The reason being. I was doing work on an Open Source .NET library called Packet.net, where my work was being done using VS2008 in Windows and the project admin was working in MD using *nix.

git has a hackish solution (autocrlf) to automatically convert ASCII line ending issues but it sucks. I.E. If a file with mixed line endings accidentally gets through in a commit, you’re SOL. So, I was forced to resolve them myself.

In VS2008 line endings are handled based on the type already used in the file. For instance, if the file was created in *nix, it handles the line endings as LF. If it sees inconsistent line endings (or if it randomly feels like seeing if it can trick you into changing to windows CRLF line endings) it pops up the menu you illustrated.

The major shortcoming of VS2008 on handling line endings can be seen if one of the project XML files needs modification (Ex. settings, .vsproj, etc…). Since those are automatically generated by VS they always write line endings as CRLF. Which lead me to my final evaluation. VS sucks at line endings.

After getting tired of opening .csproj files in Notepad++, and converting the line endings manually. Or, having patches rejected because I forgot to convert a file. I finally threw in the towel and partitioned my HDD to work as a dual Windows/LinuxMint.

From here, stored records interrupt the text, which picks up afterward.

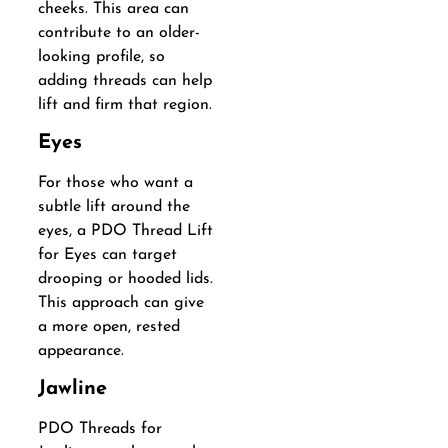
cheeks. This area can
contribute to an older-
looking profile, so
adding threads can help
lift and firm that region.
Eyes
For those who want a
subtle lift around the
eyes, a PDO Thread Lift
for Eyes can target
drooping or hooded lids.
This approach can give
a more open, rested
appearance.
Jawline
PDO Threads for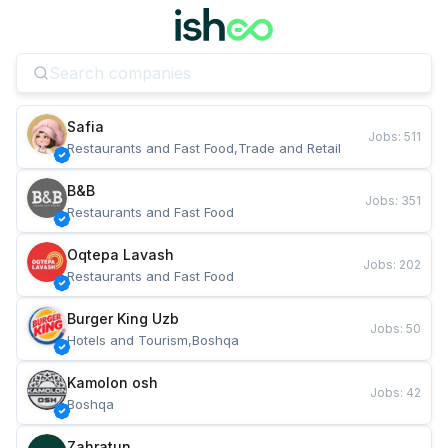
Safia
Jobs
:
511
Restaurants and Fast Food,Trade and Retail
B&B
Jobs
:
351
Restaurants and Fast Food
Oqtepa Lavash
Jobs
:
202
Restaurants and Fast Food
Burger King Uzb
Jobs
:
50
Hotels and Tourism,Boshqa
Kamolon osh
Jobs
:
42
Boshqa
Zahratun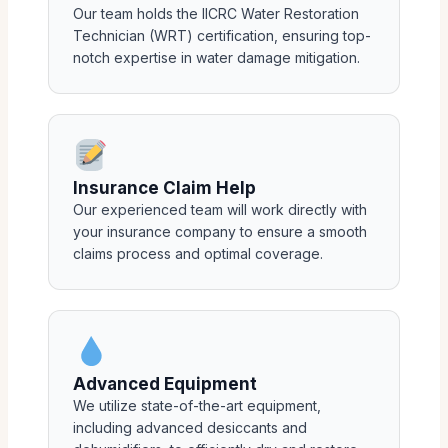
Our team holds the IICRC Water Restoration
Technician (WRT) certification, ensuring top-
notch expertise in water damage mitigation.
Insurance Claim Help
Our experienced team will work directly with
your insurance company to ensure a smooth
claims process and optimal coverage.
Advanced Equipment
We utilize state-of-the-art equipment,
including advanced desiccants and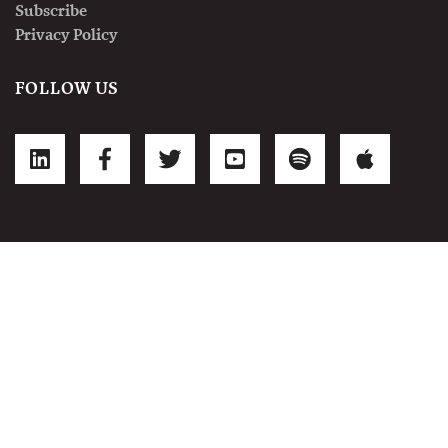
Subscribe
Privacy Policy
FOLLOW US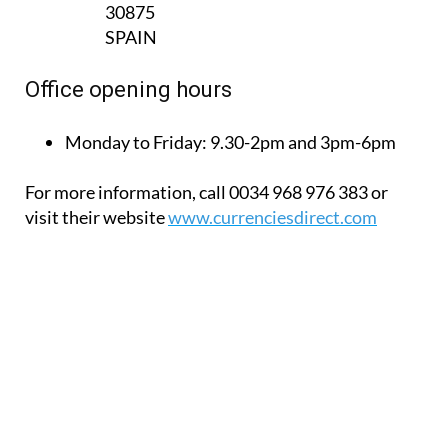
Office opening hours
Monday to Friday:
9.30-2pm and 3pm-6pm
For more information, call 0034 968 976 383 or
visit their website
www.currenciesdirect.com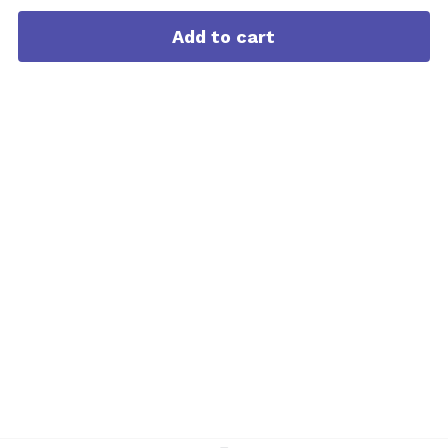
Add to cart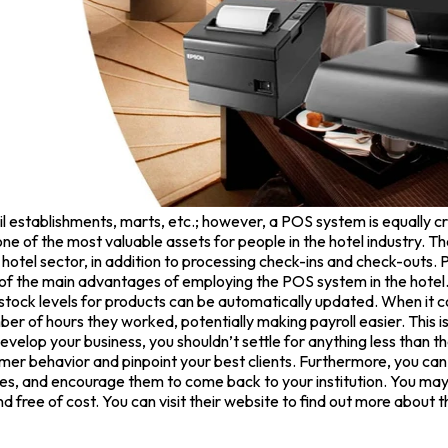
establishments, marts, etc.; however, a POS system is equally cruci
ne of the most valuable assets for people in the hotel industry. Th
e hotel sector, in addition to processing check-ins and check-outs.
 of the main advantages of employing the POS system in the hotel.
e, stock levels for products can be automatically updated. When
 of hours they worked, potentially making payroll easier. This is
evelop your business, you shouldn’t settle for anything less than th
mer behavior and pinpoint your best clients. Furthermore, you can
les, and encourage them to come back to your institution. You may 
and free of cost. You can visit their website to find out more about 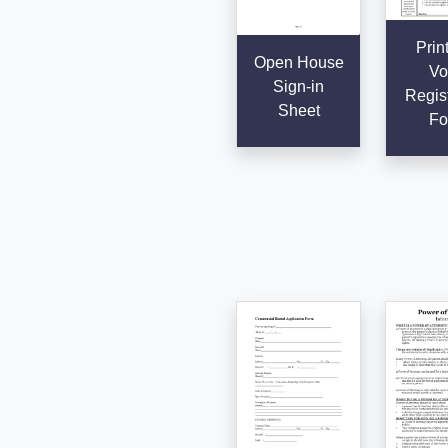
Prin
Open House
Vo
Sign-in
Regist
Sheet
Fo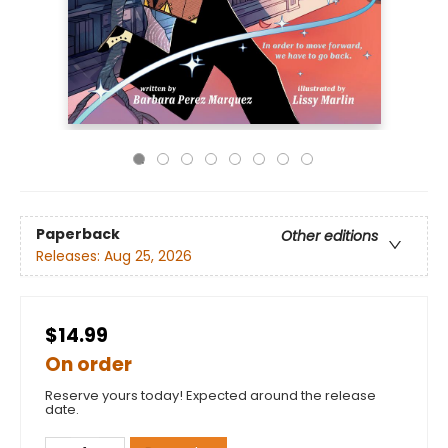
Paperback
Other editions
Releases:
Aug 25, 2026
$14.99
On order
Reserve yours today! Expected around the release
date.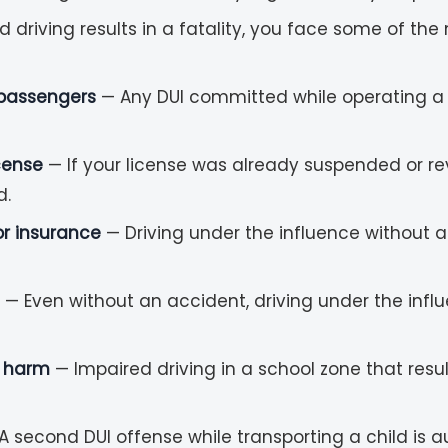
riving results in a fatality, you face some of the m
 passengers
— Any DUI committed while operating a s
cense
— If your license was already suspended or rev
d.
 or insurance
— Driving under the influence without a 
— Even without an accident, driving under the influ
y harm
— Impaired driving in a school zone that result
A second DUI offense while transporting a child is 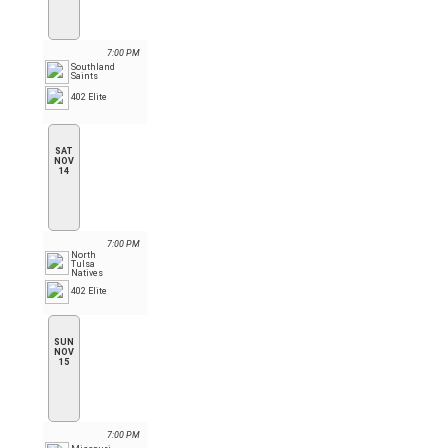
7:00 PM
Southland
Saints
402 Elite
SAT
NOV
14
7:00 PM
North
Tulsa
Natives
402 Elite
SUN
NOV
15
7:00 PM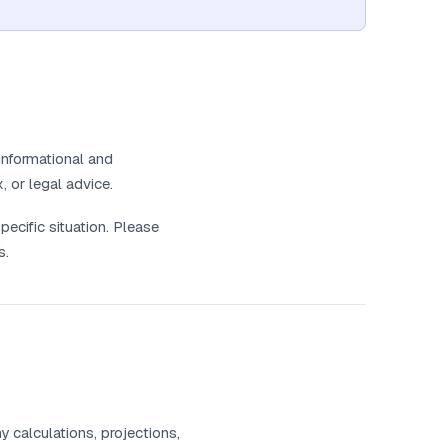
informational and
, or legal advice.
pecific situation. Please
s.
 calculations, projections,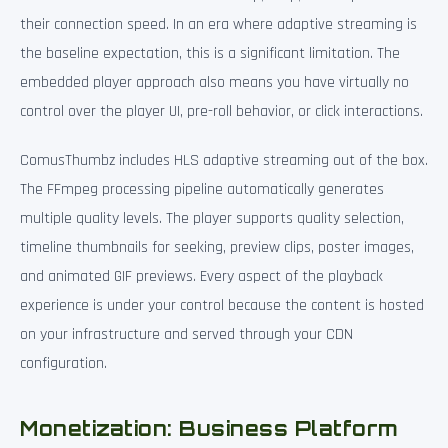
their connection speed. In an era where adaptive streaming is
the baseline expectation, this is a significant limitation. The
embedded player approach also means you have virtually no
control over the player UI, pre-roll behavior, or click interactions.
ComusThumbz includes HLS adaptive streaming out of the box.
The FFmpeg processing pipeline automatically generates
multiple quality levels. The player supports quality selection,
timeline thumbnails for seeking, preview clips, poster images,
and animated GIF previews. Every aspect of the playback
experience is under your control because the content is hosted
on your infrastructure and served through your CDN
configuration.
Monetization: Business Platform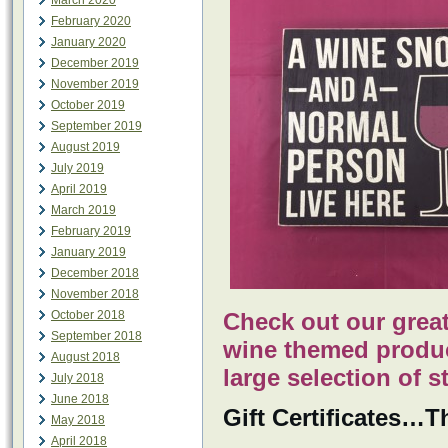
March 2020
February 2020
January 2020
December 2019
November 2019
October 2019
September 2019
August 2019
July 2019
April 2019
March 2019
February 2019
January 2019
December 2018
November 2018
October 2018
Check out our great
September 2018
wine themed produc
August 2018
large selection of s
July 2018
June 2018
Gift Certificates…Th
May 2018
April 2018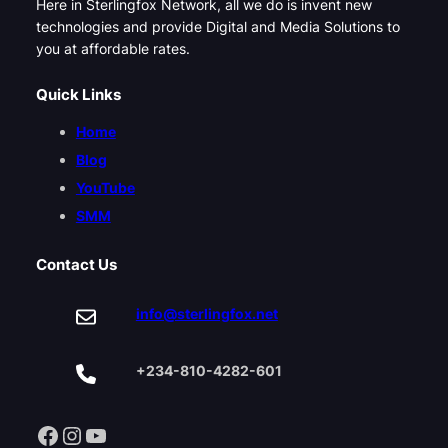
Here in Sterlingfox Network, all we do is invent new
technologies and provide Digital and Media Solutions to
you at affordable rates.
Quick Links
Home
Blog
YouTube
SMM
Contact Us
info@sterlingfox.net
+234-810-4282-601
Facebook
Instagram
YouTube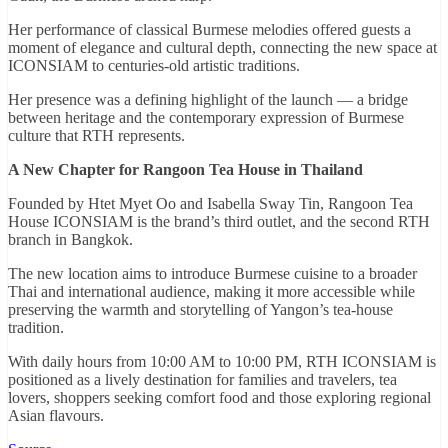
Her performance of classical Burmese melodies offered guests a
moment of elegance and cultural depth, connecting the new space at
ICONSIAM to centuries-old artistic traditions.
Her presence was a defining highlight of the launch — a bridge
between heritage and the contemporary expression of Burmese
culture that RTH represents.
A New Chapter for Rangoon Tea House in Thailand
Founded by Htet Myet Oo and Isabella Sway Tin, Rangoon Tea
House ICONSIAM is the brand’s third outlet, and the second RTH
branch in Bangkok.
The new location aims to introduce Burmese cuisine to a broader
Thai and international audience, making it more accessible while
preserving the warmth and storytelling of Yangon’s tea-house
tradition.
With daily hours from 10:00 AM to 10:00 PM, RTH ICONSIAM is
positioned as a lively destination for families and travelers, tea
lovers, shoppers seeking comfort food and those exploring regional
Asian flavours.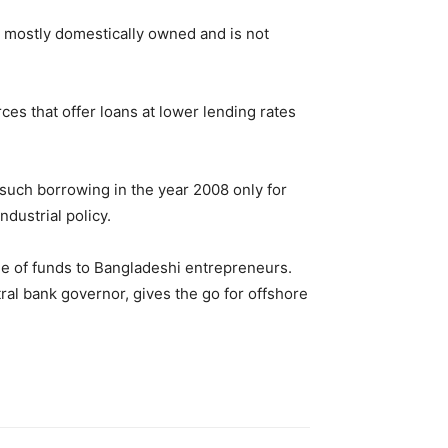
is mostly domestically owned and is not
es that offer loans at lower lending rates
such borrowing in the year 2008 only for
dustrial policy.
me of funds to Bangladeshi entrepreneurs.
ral bank governor, gives the go for offshore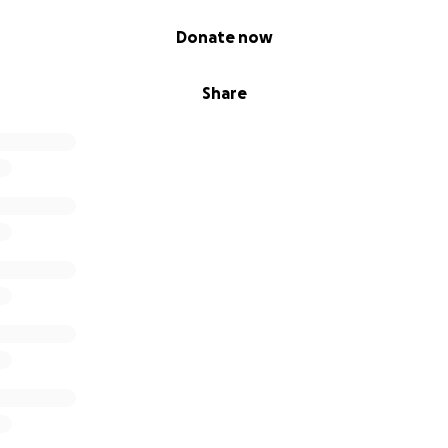
Donate now
Share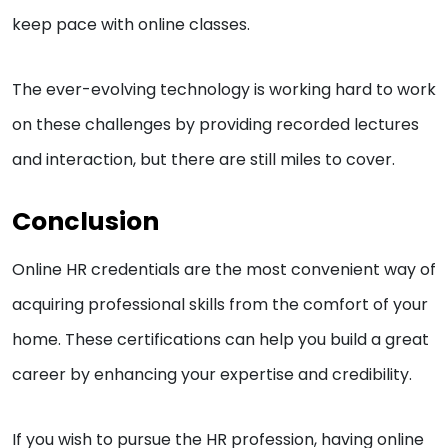
keep pace with online classes.
The ever-evolving technology is working hard to work
on these challenges by providing recorded lectures
and interaction, but there are still miles to cover.
Conclusion
Online HR credentials are the most convenient way of
acquiring professional skills from the comfort of your
home. These certifications can help you build a great
career by enhancing your expertise and credibility.
If you wish to pursue the HR profession, having online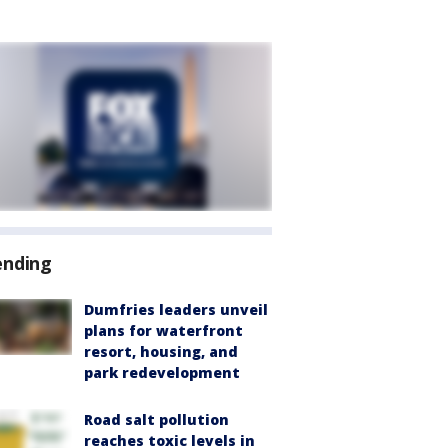
ending
Dumfries leaders unveil
plans for waterfront
resort, housing, and
park redevelopment
Road salt pollution
reaches toxic levels in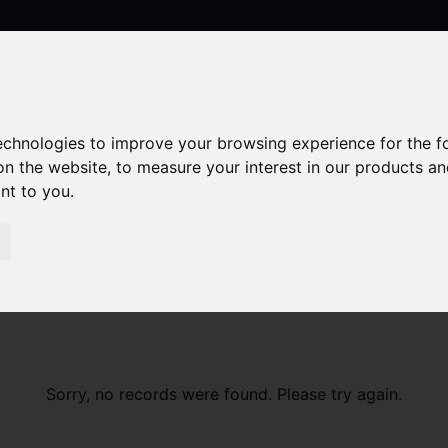
technologies to improve your browsing experience for the 
Contact
on the website
,
to measure your interest in our products a
ant to you
.
Sorry, no records were found. Please try again.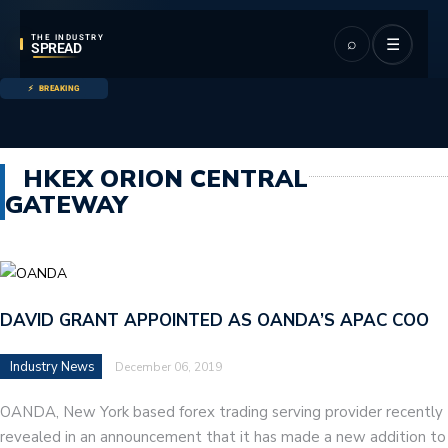
THE INDUSTRY
⌕
☰
SPREAD
BREAKING
HKEX ORION CENTRAL
GATEWAY
DAVID GRANT APPOINTED AS OANDA’S APAC COO
Industry News
December 06, 2019
OANDA, New York based forex trading serving provider recently
revealed in an announcement that it has made a new addition to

Long story (not-so)short. Creating the source files in unicode and using LS as the default line ending would completely solve this issue. No more line ending woes. Now, I wonder if both VS and MD both support it. This article (and discovering the LS char), finally gave me a viable reason to use unicode.

::NepoleonDynamiteSigh:: I was much happier in the days when I was still ignorant of what the term “line ending” meant.

SideNote: It’s still useful to have LF work as linefeed. Mostly in interactive console apps where you’re trying to update a status during processing. Instead of doing a ClearScreen and reprinting all the lines with the status updated, or printing a new line for every update (filling the screen with updates) you can just to print(LF) followed by the updated message and overwrite it to the same line.

I know the “Home” key on the keyboard is useless to 99.7% of average computer users, but I use it all the time.

Just to add a little detail to the beginning of the article: Mechanical typewriter like the great little Smith-Corona shown above, and early electric typewriters, used pivoting arms with molded letterforms on the paper-striking end. This was followed by IBM’s Selectric typewriter (and later the 2741 computer terminal), which used a semi-spherical typehead usually referred to as a golfball containing all of the characters. Somewhere around that same time, the Teletype Model ASR-33 was using a cylinder for a printhead. The actual daisy-wheel printers (made primarily by Xerox, Diablo, and Qume) used a metal or plastic disk of “petals” each with a molded character. I’ve used typewriters and printers with all 3 mechanisms.
Thanks for the great article, and good comments too!